Assignment →
Range to copy from the entries below: the line containing "What elements are" through the line containing "Give me the", inclusive. Retype only those lines, exactly, without any images.
Input material Block Start
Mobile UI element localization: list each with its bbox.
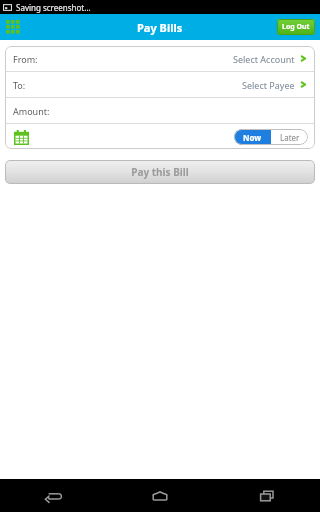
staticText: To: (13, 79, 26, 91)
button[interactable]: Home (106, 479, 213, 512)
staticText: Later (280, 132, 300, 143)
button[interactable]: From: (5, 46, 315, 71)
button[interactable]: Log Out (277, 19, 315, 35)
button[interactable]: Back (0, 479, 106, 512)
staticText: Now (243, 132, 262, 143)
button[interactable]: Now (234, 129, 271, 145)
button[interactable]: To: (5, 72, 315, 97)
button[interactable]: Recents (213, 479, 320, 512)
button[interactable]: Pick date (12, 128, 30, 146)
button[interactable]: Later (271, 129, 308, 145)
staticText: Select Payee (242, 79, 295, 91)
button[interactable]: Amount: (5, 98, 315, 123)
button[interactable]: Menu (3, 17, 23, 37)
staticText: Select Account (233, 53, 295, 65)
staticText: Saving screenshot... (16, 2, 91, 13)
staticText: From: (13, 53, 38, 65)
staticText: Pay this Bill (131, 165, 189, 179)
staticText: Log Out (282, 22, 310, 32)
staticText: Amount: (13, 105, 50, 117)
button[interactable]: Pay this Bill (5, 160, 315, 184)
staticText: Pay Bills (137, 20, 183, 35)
Input material Block End
Input material Block Start
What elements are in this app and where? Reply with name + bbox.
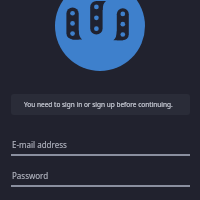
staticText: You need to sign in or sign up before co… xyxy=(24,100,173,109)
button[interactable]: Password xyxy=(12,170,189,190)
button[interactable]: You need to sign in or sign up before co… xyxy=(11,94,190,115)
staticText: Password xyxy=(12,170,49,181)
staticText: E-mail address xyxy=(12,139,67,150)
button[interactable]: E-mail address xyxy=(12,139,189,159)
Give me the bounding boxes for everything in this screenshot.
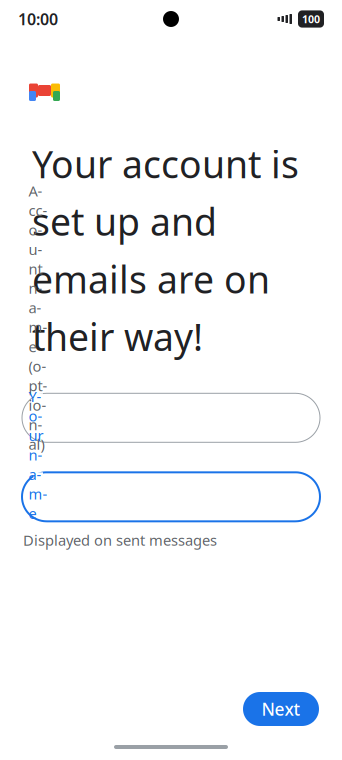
Input material Block End
Input material Block Start
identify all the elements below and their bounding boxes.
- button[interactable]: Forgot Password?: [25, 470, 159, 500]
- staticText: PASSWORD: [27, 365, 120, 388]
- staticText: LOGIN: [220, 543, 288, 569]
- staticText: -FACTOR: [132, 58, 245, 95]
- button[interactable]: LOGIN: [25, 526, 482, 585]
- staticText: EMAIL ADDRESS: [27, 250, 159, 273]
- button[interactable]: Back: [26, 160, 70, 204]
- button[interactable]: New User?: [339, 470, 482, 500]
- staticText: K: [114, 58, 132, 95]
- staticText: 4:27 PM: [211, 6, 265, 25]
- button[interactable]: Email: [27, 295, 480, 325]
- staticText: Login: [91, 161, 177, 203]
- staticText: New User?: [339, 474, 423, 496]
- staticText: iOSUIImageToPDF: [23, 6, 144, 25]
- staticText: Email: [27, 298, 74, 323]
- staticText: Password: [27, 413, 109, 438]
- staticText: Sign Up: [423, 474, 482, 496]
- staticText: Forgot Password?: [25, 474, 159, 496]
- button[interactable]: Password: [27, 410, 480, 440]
Input material Block End
Exercise solution →
What elements are in this app and where? Reply with name + bbox.
staticText: You need to sign in or sign up before co… xyxy=(24,100,173,109)
button[interactable]: Password xyxy=(12,170,189,190)
button[interactable]: You need to sign in or sign up before co… xyxy=(11,94,190,115)
staticText: Password xyxy=(12,170,49,181)
staticText: E-mail address xyxy=(12,139,67,150)
button[interactable]: E-mail address xyxy=(12,139,189,159)
Give me the bounding boxes for everything in this screenshot.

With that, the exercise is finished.